In truth, both sets of numbers are largely beside the point. The real issue for the stock, as JPMorgan analyst Ken Goldman puts it, is that Kraft Heinz "has yet to prove it can thrive in a non-Covid-19 world."

Americans are eating more at home and putting less emphasis on healthy diets, naturally leading to higher consumption of products like boxed macaroni and cheese. Once things return to a more normal state, Kraft Heinz will still be left with the task it had before the pandemic: updating its aging brands to retain their appeal to consumers. Oscar Mayer and Maxwell House are clear examples of this, but there are many more in the company's stable, from Jell-O to Capri Sun.

Here there remains cause for concern. In 2019, the last period for which detailed data was available, Kraft Heinz spent only 0.4% of sales on research and development, compared with around 1% at peer companies, according to calculations by Bernstein analyst Alexia Howard. Similarly it spent just 2% of sales on advertising compared with 4% at its rivals, Ms. Howard notes.

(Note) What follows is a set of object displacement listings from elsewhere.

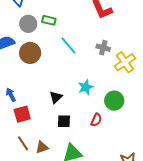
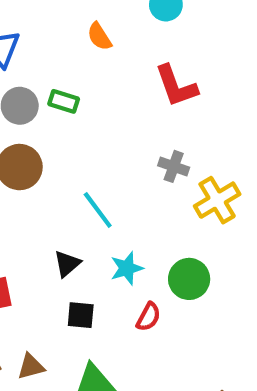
cyan line: (68, 45) -> (98, 210), moved
cyan star: (86, 87) -> (127, 268), moved

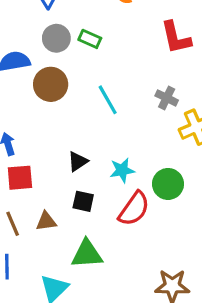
cyan line: (98, 210) -> (108, 100), moved
red semicircle: (148, 317) -> (134, 209), size x1.6
brown triangle: (31, 367) -> (46, 221), moved

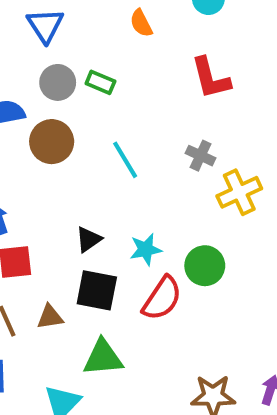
black square: (83, 201) -> (97, 290), size x1.5

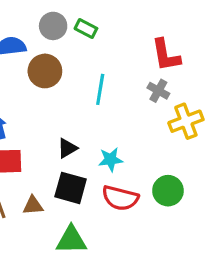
red L-shape: (211, 78) -> (166, 55), moved
cyan line: (125, 160) -> (100, 89), turned 36
green circle: (205, 266) -> (168, 191), moved
red semicircle: (162, 298) -> (120, 198), turned 66

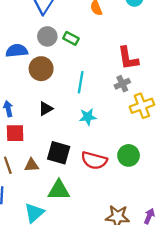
gray cross: (158, 91) -> (122, 84), turned 35
black triangle: (67, 148) -> (46, 109), moved
cyan star: (111, 159) -> (88, 117), moved

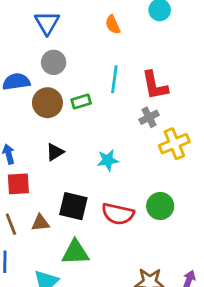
green rectangle: (71, 38) -> (81, 101), moved, turned -42
cyan line: (81, 82) -> (114, 79), moved

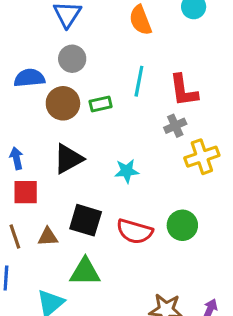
orange semicircle: (113, 25) -> (140, 20), size x1.4
black triangle: (55, 152) -> (68, 159), size x1.5

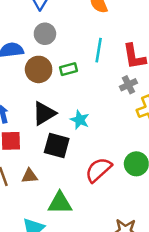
cyan star: (127, 171) -> (80, 120), moved, turned 30
black square: (86, 220) -> (57, 146), moved
red semicircle: (135, 231) -> (99, 170), turned 124

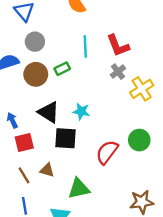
black triangle: (44, 113) -> (49, 112), turned -45
brown triangle: (30, 176) -> (47, 170), turned 32

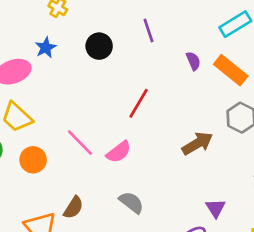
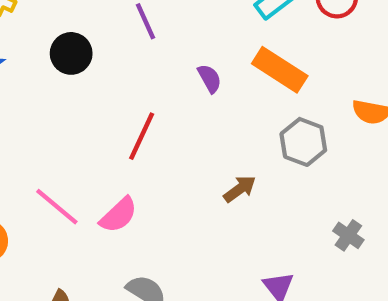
purple semicircle: (193, 61) -> (210, 78), moved
brown arrow: (197, 143) -> (240, 189), size x0.7

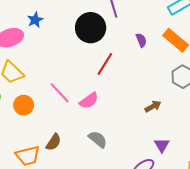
black circle: (71, 53) -> (91, 28), moved, size x1.5
brown arrow: (240, 189) -> (153, 106), moved

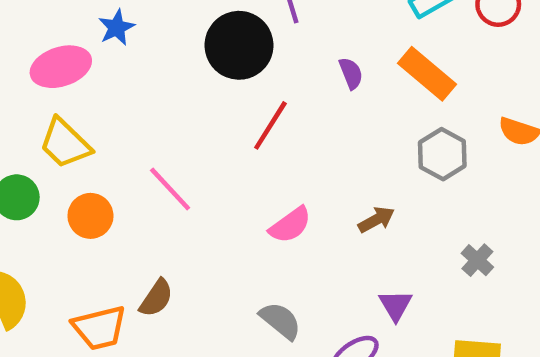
pink semicircle: (89, 101) -> (290, 225), moved
gray semicircle: (98, 139) -> (280, 321), moved

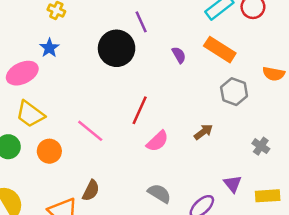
red line: (270, 125) -> (140, 110), moved
purple triangle: (396, 305) -> (233, 184), moved

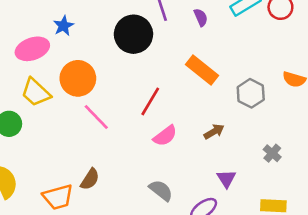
orange rectangle: (220, 50) -> (202, 70), moved
purple semicircle: (179, 55) -> (201, 17), moved
orange circle: (49, 151) -> (78, 78), moved, size x1.4
purple triangle: (233, 184) -> (226, 179), moved

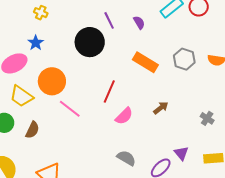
gray hexagon: (251, 93) -> (184, 59), moved
brown semicircle: (90, 179) -> (32, 130), moved
purple triangle: (226, 179) -> (181, 153), moved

The hope is that the coronavirus windfall gives Kraft Heinz ammunition to make the necessary investments. But this is also true of its competitors. Company executives said Thursday that they plan a 40% bump in media spending in the second half of the year, but added that this would be offset with marketing cuts elsewhere. Even if it wasn't being offset, the increase wouldn't be enough to close the gap with rivals.

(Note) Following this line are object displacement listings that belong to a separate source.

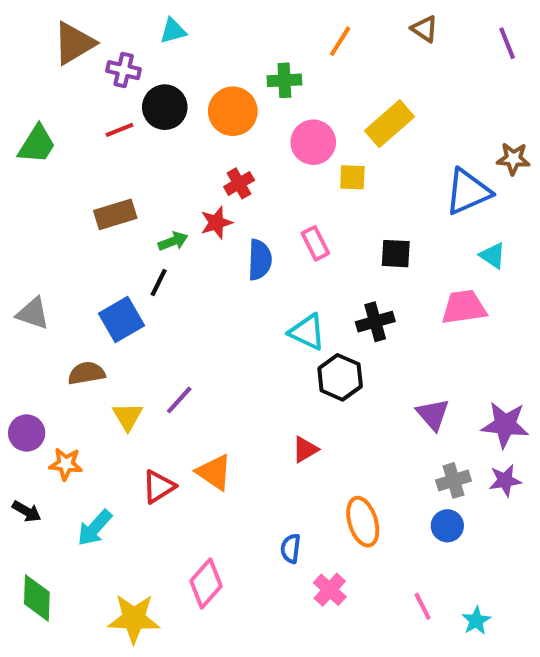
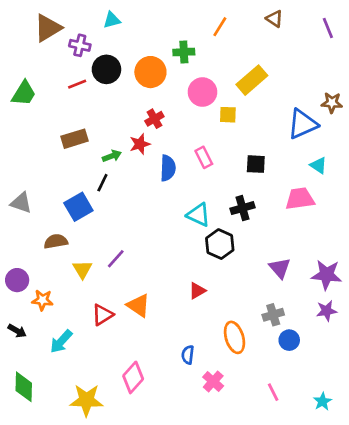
gray cross: (454, 480) -> (273, 315), moved
cyan star: (476, 621) -> (323, 401), moved

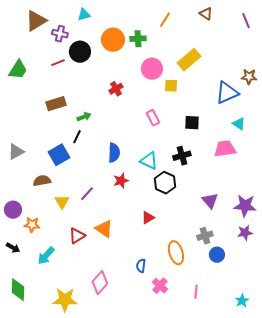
orange circle: (150, 72) -> (113, 40), moved
red star: (140, 144) -> (121, 181), moved
blue semicircle: (168, 168) -> (114, 153), moved
gray triangle: (21, 203) -> (16, 152), turned -48
pink line: (273, 392) -> (196, 292), moved, turned 32

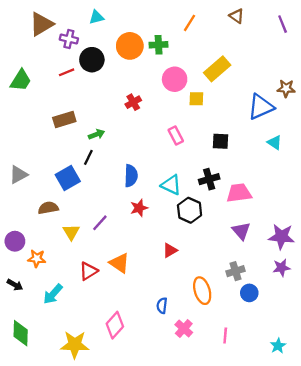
pink trapezoid: (225, 149) -> (239, 193), moved

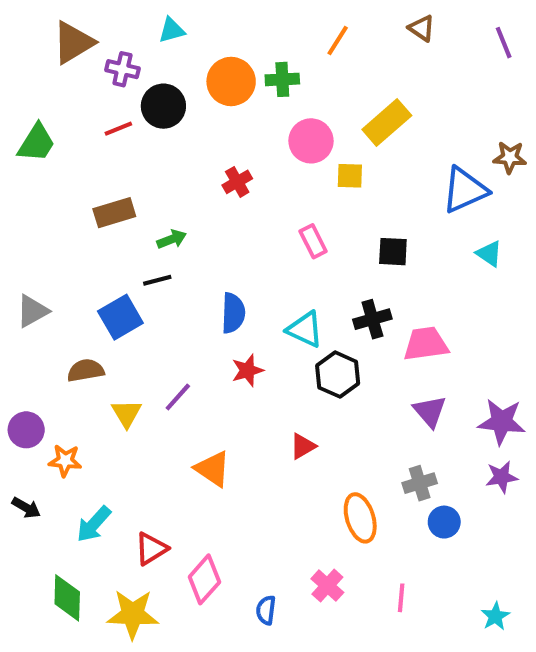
black line: (88, 157) -> (157, 280), turned 49
red triangle: (88, 271) -> (151, 549), moved
blue semicircle: (162, 306) -> (266, 610), moved
green diamond: (21, 333) -> (67, 598), moved

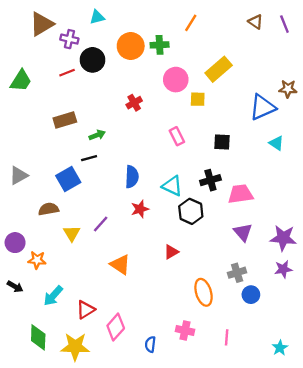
brown triangle: (422, 28) -> (256, 22), moved
pink cross: (327, 586) -> (185, 330), turned -30

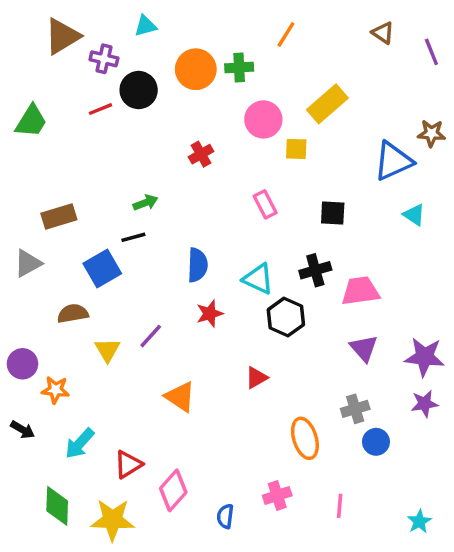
purple line: (284, 24) -> (431, 52), moved
brown rectangle: (65, 120) -> (59, 217), moved
pink cross: (185, 330) -> (277, 495), turned -30

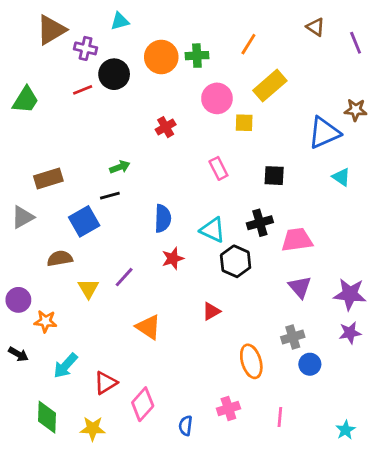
orange line: (286, 35) -> (248, 44), moved
yellow star: (113, 520) -> (93, 429), size x0.7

And while margins have risen during the pandemic, Chief Financial Officer Paulo Basilio warned on a conference call Thursday that they would likely return to around year-ago levels in the current fiscal quarter, driven by higher commodity prices and other cost pressures.

Mr. Basilio stressed that Kraft Heinz remains "in the first year of a multiyear turnaround." Investors should keep that in mind before bidding up the stock any further.